Hacker News new | ask | show | jobs
ReCAPTCHA Dataset (deathlyface.tech)
64 points by deathlyface 2210 days ago
4 comments

Just for fun I started answering all of the Google captchas incorrectly - I’d select every image except the ones matching the challenge and then go to DuckDuckGo when I got tired of doing that. A few things I noticed was that if you select an incorrect image it will probably show up again later to see if you answer it incorrectly again, you can exhaust the number of replacement images that pop up when you answer one incorrectly, and after a week of doing this I stopped seeing the captchas.
Whenever I do that I just get an endless stream of more captchas to fill out.
recaptcha has been broke for years (thanks to google) and I wish that it dies soon...
They are so annoying that I block scripts of captchas in uBlock Origin. So far I've blocked the scripts of recaptcha and hcaptcha [1]. If a website uses a script captcha I leave. But recatcha told me once I was a bot, so I guess it's OK that I don't use websites that don't like bots.

[1] The 3 uBlock Origin filters:

  ||www.google.com/recaptcha/*$script,important
  ||www.recaptcha.net^$script,important
  ||hcaptcha.com^$script,important
It's not even that effective. Spammers just pay people in bangladesh to do them.
The point of captchas is that they cost resources (human time, money, computing power) to solve. Captcha is essentially a proof-of-work scheme, and a very nasty one, because it is designed to torture users instead of relying on computers to do the work. There are computer PoW-based alternatives to captcha, but they are not widely used for some reason (why?).
> There are computer PoW-based alternatives to captcha, but they are not widely used for some reason (why?)

Because when you're renting a cheap botnet for your spam campaign, you don't care that some poor random person's device has to solve a PoW. Ironically you punish everyone except spammers because they certainly aren't using their own hardware.

This is why stuff like hashcash (which had email spam in mind) was dead on arrival.

People (like the commenter above) often assert that spammers can just buy human labor thus recaptcha is useless.
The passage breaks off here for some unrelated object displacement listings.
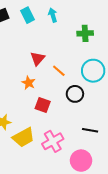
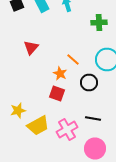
red triangle: (38, 59) -> (31, 48), moved
orange star: (29, 83) -> (60, 74), moved
black line: (90, 130) -> (93, 118), moved

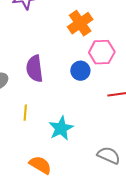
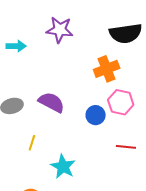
purple semicircle: (35, 69) -> (51, 102), turned 112
cyan star: (61, 128) -> (63, 167), turned -30

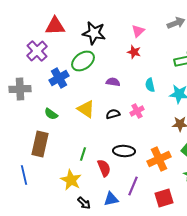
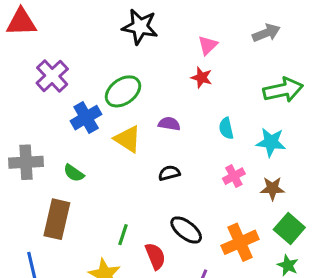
red triangle: (55, 26) -> (21, 22), moved
black star: (94, 33) -> (140, 27), moved
gray cross: (20, 89) -> (26, 162), moved
yellow triangle: (86, 109) -> (128, 139), moved
pink cross: (137, 111) -> (234, 176), moved
black ellipse: (124, 151) -> (186, 230), turned 35

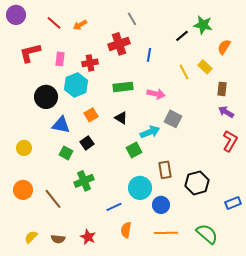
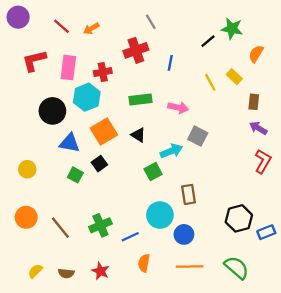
pink rectangle: (60, 59) -> (68, 67), size x1.5
orange square: (91, 115) -> (104, 132), size x1.6
green cross: (84, 181) -> (100, 225), moved
black hexagon: (197, 183) -> (239, 218), moved

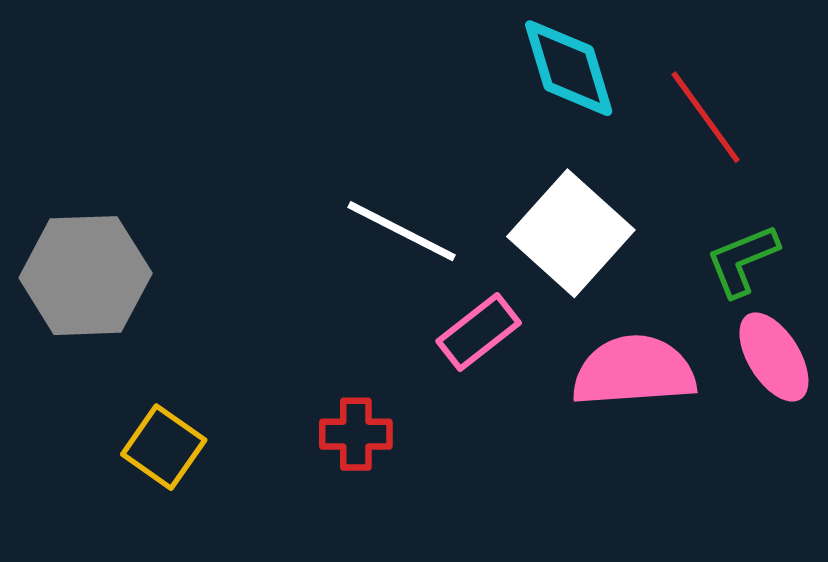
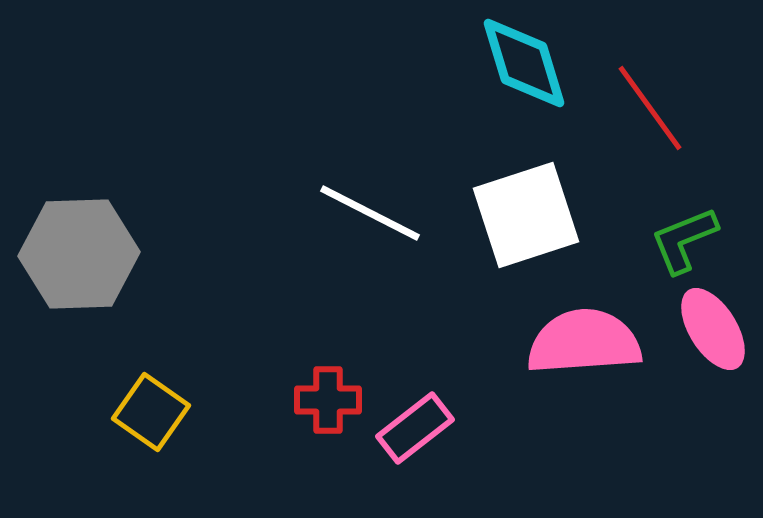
white square: (571, 233) -> (526, 215), turned 30
pink rectangle: (479, 332) -> (415, 428), moved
But you're already in a whole different ballgame with sites like Twitter if you're attracting targeted human attacks.

If you replace the CAPTCHA with a Hashcash-like PoW system, couldn't the server increase the difficulty when it receives too many connections from an IP?

Even with a huge botnet, spammers can only have so many IPs and computing power.

The difficulty could easily be adjusted to have a computing time ranging from a few milliseconds on a cheap smartphone (default) to a few minutes/hours on a desktop computer (for abusers).

Then it becomes a tax on people with underpowered phones, doesn't it?
It also becomes a tax on people who are pro-privacy (e.g., running uBlock Origin), since they don’t look like “normal” users and therefore have to solve captchas. All. The. Damned. Time.
@Chirael have you tried using the Privacy Pass extension? I hate Captchas as well but the extension makes it somewhat easier.
Does it work for all reCAPTCHAs or just CloudFlare's?
Are these just scraped? Or how have they been obtained?
> it took hundreds of hours for me to collect it

I assume they were hand-scraped. (Actually, you could probably mturk this if you needed a larger dataset.)

Some of them manually, and the rest are automatic (using script)
Thank you very much for the images!

The link in your blog still redirects to Google Drive :)

I fixed it. Thanks for reminding me.
Thanks for the effort, this set looks really useful.
Does this guy own the rights to these images?
Is there a market for these tiny photographs?
No, just an open door to litigation.